The cynical inflation machine
Inflation does not befall us like a curse, nor does it descend on us as tragic fate. It is always the result of reckless, and sometimes criminal, policy. These words were spoken by Ludwig Erhard, the visionary German minister of economics who laid the foundations for West Germany’s Wirtschaftswunder (“economic miracle”) in the 1950s and 1960s.
Today, inflation is once again a global phenomenon. Stranger still, for decades, central banks have treated a 2 percent inflation rate as not only acceptable, but desirable. It takes a remarkably convoluted mind to explain why the quiet, permanent erosion of people’s purchasing power should be considered a public good. Yet this doctrine is still defended by many economists.

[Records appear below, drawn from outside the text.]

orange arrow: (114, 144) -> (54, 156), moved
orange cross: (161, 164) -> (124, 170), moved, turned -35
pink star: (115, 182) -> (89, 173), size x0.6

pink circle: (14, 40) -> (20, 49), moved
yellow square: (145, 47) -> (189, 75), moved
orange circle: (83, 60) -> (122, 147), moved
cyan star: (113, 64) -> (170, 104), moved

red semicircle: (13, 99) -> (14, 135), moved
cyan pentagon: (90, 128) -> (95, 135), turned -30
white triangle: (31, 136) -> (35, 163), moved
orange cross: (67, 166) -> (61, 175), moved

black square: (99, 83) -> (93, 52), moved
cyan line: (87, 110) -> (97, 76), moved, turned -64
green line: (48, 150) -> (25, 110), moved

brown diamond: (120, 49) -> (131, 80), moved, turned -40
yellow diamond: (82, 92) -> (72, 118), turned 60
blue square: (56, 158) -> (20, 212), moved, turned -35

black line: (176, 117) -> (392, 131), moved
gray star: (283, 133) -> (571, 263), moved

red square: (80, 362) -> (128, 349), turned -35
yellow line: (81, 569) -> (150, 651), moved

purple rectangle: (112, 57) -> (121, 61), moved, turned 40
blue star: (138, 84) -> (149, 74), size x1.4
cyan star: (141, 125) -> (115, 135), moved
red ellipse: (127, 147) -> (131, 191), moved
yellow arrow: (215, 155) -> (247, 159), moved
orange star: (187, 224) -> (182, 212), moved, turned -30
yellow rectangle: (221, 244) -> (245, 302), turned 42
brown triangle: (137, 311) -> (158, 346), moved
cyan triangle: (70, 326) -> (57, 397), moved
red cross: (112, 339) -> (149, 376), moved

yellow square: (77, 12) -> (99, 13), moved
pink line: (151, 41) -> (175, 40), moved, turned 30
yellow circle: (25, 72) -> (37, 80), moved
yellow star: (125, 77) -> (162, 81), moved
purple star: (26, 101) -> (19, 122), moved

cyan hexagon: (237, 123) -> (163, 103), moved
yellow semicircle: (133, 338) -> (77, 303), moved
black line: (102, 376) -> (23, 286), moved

The death of price stability
The mandate of the European Central Bank is clear: to provide price stability in the eurozone. On any plain reading, deliberately targeting 2 percent inflation is already a breach of that mandate. The Federal Reserve’s mandate is more complicated, because it is responsible both for price stability and employment, goals that can easily come into conflict. But in practice, today’s central bankers no longer seem to target price stability at all. They target managed inflation. The result is the slow confiscation of citizens’ prosperity and purchasing power through a cynical technocratic game.
One common argument in favor of managed inflation is the commonplace claim that “inflation is better than deflation.” This opinion is not, however, justified. It is true that falling prices can point to a potential recession if they result from overcapacity, but this may also be a necessary correction. But there is another aspect of declining prices: the positive effect of increased productivity. This kind of “deflation” is beneficial.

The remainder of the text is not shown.